If Walt Disney visited the northeast corner of France known as Alsace, it’s no wonder that he might have been confused about his geographic location. Country borders have long been a source of rivalry. I was surprised to read that even the line dividing Spain and Portugal that has remained essentially unchanged since 1297 still has to this day an 18 km (11 miles) disputed section. Although the Alsatian border between France and Germany now seems settled, each has battled for ownership over the last few centuries. That helps to explain why you might be standing at the bar of a German Weinstube ordering a glass of French Bordeaux. There’s no better place to see this phenomenon than in the picturesque town of Colmar.
We’ve had fun in Disney theme parks on both coasts of the US but to walk cobbled stoned streets lined with half-timbered houses and watch narrow boats glide gracefully through canals dating from at least the 1300s puts the “real” in history. We had no agenda on this trip other than to wander the lanes of the oldest part of town and enjoy the atmosphere. An online guide that we’ve used for other European cities, PlanetWare, had several suggestions of what we might want to see. There are numerous Renaissance homes including the wonderfully decorated Maison des Têtes, now a 5-star hotel, from 1609. Nearby, the 15th century former customs house has a beautiful green tile roof that contrasted nicely with the blue, white, and yellow wooden shutters of its neighboring buildings. There was lots to discover in neighborhoods with names like Little Venice, the Tanners’ Quarter, and Fishermans’ Quai.
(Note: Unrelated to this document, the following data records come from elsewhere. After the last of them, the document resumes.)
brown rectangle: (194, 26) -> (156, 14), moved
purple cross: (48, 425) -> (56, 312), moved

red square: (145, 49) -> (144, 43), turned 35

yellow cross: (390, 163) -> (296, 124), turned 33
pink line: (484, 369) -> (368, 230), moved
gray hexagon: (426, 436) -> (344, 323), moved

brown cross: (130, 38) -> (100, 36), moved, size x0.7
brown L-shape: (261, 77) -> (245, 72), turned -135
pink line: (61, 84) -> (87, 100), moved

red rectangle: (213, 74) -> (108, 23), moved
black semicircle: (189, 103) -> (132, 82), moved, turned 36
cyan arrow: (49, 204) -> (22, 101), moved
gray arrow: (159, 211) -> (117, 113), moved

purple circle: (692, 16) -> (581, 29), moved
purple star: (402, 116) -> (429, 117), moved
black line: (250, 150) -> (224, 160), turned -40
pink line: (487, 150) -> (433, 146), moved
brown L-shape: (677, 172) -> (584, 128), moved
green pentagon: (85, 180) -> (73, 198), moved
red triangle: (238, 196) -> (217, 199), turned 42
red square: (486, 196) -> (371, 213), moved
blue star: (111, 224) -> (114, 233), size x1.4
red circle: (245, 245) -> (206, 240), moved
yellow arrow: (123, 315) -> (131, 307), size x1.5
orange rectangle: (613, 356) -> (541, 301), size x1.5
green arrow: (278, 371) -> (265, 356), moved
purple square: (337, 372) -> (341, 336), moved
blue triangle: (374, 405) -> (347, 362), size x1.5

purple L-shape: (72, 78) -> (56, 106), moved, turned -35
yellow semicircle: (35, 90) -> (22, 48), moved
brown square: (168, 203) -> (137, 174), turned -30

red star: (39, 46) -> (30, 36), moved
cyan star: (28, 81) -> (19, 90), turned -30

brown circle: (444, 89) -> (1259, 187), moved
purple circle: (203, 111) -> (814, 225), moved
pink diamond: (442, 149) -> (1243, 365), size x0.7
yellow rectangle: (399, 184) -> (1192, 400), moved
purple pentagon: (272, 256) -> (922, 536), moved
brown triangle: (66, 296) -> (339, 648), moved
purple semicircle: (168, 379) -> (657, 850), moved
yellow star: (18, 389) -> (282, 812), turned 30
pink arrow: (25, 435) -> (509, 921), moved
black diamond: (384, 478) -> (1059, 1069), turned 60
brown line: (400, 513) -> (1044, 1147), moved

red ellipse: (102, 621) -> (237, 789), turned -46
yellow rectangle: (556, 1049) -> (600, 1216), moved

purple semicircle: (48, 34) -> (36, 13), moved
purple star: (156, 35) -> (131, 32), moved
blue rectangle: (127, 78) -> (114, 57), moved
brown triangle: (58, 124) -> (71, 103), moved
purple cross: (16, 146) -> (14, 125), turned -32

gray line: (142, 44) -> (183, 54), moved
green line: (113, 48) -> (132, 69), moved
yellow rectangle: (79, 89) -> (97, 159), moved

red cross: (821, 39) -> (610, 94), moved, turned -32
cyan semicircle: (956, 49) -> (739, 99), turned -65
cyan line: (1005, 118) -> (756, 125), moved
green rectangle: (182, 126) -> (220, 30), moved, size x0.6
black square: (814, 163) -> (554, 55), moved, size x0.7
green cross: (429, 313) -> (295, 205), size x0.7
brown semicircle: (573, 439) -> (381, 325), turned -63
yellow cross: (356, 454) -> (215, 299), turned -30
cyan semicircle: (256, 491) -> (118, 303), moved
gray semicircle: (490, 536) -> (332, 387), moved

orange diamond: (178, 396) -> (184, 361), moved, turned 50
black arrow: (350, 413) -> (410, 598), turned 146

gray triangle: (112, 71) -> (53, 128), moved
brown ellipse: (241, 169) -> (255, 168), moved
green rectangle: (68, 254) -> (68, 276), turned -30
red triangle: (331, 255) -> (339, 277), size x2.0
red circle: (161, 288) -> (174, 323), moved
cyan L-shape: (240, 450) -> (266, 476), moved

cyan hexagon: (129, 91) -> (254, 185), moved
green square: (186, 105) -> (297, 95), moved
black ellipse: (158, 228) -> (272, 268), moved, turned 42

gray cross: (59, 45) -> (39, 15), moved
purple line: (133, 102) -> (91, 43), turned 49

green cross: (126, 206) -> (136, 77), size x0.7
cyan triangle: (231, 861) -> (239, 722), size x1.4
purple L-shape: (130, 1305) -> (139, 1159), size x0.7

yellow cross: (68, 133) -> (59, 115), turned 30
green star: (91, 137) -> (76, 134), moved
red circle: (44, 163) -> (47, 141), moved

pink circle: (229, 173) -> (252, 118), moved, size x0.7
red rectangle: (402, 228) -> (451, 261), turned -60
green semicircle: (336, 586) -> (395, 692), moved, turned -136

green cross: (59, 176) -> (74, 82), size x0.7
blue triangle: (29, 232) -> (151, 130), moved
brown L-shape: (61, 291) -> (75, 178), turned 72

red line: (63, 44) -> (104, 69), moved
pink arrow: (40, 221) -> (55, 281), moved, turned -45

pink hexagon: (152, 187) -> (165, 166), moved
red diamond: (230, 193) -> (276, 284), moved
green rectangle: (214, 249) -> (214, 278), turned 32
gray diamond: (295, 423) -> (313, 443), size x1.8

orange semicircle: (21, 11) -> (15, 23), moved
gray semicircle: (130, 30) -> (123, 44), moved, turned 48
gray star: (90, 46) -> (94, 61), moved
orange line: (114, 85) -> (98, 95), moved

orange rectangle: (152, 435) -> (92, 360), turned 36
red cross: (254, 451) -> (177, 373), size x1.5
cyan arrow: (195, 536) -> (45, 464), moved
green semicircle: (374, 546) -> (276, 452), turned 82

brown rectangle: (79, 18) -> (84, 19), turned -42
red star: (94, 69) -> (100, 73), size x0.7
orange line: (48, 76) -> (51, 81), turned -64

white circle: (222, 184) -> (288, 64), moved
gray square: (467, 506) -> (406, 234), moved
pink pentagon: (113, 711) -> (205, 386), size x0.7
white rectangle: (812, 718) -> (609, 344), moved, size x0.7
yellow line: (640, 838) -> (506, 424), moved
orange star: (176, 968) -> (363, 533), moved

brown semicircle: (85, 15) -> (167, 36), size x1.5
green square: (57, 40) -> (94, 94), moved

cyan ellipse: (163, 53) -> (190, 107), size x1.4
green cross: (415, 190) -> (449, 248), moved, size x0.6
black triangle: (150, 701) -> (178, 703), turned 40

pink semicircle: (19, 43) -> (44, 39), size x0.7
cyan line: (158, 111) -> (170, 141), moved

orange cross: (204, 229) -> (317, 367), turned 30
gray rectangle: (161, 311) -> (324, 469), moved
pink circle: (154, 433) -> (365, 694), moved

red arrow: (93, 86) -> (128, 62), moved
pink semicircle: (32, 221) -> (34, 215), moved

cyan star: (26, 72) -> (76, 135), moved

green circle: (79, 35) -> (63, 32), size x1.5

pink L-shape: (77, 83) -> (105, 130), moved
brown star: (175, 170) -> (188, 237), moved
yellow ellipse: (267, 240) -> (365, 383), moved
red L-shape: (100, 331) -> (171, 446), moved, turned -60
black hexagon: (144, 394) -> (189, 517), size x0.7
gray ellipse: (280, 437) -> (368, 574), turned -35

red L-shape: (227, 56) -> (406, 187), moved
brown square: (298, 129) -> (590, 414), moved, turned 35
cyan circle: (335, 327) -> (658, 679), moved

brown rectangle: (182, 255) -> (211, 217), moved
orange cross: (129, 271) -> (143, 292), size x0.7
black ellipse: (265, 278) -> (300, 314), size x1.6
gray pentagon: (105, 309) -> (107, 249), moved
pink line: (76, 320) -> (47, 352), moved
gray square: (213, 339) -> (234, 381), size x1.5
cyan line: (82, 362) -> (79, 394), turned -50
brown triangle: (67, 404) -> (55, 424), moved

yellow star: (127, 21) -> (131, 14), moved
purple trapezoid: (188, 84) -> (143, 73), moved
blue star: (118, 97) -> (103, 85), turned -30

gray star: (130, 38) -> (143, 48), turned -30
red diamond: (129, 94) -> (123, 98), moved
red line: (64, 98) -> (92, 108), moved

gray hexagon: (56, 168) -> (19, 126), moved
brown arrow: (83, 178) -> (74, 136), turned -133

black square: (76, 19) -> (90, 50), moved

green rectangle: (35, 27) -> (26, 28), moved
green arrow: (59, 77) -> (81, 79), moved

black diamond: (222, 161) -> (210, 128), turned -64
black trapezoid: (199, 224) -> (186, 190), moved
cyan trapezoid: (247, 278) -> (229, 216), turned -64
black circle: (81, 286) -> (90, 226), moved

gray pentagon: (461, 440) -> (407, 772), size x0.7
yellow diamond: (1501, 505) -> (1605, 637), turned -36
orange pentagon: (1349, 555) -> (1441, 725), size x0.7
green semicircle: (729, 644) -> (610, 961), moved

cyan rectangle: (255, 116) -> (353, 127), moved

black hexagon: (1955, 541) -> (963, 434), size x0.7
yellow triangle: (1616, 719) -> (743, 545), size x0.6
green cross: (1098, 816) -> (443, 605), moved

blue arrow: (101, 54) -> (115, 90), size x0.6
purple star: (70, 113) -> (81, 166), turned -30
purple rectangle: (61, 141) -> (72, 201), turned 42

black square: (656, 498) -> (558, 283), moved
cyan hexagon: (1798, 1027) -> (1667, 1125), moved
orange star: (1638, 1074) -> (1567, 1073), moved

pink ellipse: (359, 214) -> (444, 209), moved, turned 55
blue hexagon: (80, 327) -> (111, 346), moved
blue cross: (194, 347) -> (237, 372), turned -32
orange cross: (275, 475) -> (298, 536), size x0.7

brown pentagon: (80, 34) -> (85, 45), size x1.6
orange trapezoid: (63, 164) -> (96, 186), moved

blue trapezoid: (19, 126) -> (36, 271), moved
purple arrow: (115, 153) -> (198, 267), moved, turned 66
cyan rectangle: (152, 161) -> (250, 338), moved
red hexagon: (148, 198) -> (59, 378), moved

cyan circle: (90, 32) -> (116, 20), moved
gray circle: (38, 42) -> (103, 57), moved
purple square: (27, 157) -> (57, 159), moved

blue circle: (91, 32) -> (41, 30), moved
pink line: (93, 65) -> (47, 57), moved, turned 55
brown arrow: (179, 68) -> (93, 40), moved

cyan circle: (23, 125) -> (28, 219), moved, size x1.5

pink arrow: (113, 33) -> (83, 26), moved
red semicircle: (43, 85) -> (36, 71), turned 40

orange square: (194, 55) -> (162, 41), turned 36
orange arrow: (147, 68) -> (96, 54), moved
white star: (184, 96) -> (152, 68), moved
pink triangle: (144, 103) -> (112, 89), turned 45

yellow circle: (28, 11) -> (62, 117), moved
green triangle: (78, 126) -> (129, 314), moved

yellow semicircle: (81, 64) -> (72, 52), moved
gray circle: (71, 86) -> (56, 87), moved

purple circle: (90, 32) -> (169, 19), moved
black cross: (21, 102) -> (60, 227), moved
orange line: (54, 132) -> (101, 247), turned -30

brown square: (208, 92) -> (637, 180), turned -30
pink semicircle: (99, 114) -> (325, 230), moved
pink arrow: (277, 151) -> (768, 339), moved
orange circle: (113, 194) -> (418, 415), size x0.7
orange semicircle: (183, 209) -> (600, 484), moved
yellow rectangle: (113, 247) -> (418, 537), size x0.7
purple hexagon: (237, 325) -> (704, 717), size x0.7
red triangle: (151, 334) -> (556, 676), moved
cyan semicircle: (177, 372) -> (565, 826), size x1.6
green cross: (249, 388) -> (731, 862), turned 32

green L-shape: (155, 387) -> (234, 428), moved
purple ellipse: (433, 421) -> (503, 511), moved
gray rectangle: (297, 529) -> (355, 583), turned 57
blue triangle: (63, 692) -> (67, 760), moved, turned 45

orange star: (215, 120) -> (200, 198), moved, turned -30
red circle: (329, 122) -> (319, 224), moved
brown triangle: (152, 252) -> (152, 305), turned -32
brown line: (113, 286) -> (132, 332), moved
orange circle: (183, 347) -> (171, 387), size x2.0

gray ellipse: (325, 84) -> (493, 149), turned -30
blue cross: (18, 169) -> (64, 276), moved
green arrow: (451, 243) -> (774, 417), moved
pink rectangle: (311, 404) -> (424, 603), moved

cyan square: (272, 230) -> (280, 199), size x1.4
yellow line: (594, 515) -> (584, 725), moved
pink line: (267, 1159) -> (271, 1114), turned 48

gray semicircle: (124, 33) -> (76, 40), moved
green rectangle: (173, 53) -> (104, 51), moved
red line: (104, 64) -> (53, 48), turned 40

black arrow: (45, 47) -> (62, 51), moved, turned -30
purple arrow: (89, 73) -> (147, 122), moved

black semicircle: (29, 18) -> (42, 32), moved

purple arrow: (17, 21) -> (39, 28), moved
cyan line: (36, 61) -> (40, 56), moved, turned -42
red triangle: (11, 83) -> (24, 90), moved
Architecture and scenery aren’t the only parts of the town that might fool you into believing that you’ve crossed the Rhine river into Germany. Restaurant menus overflow with a variety of dishes featuring pork, cabbage, and potatoes. A speciality of the region is Flammkuchen, that the French call tarte flambée, which is a thin crispy flatbread covered with gruyère cheese and, if you like, onions, mushrooms, maybe ham. Traditionally baked in a wood-fired oven until the cheese bubbles and then served on a large wooden platter. We stopped for lunch by the water at La Krutenau where the waiter assured us that we could have anything we wanted to eat as long as it was Flammkuchen since that was all their kitchen served. The perfect choice for us to be paired with a bottle of the local Riesling wine.
Descriptions we’ve seen online describe Colmar with words such as “charming” and “enchanting”. Those are not exaggerations. We’ve visited there twice and I could see returning for another look. Before the days of all-inclusive passes, Disney parks offered books of tickets ranging from A to E, with the higher letters representing the more valuable rides. Colmar is a definite E!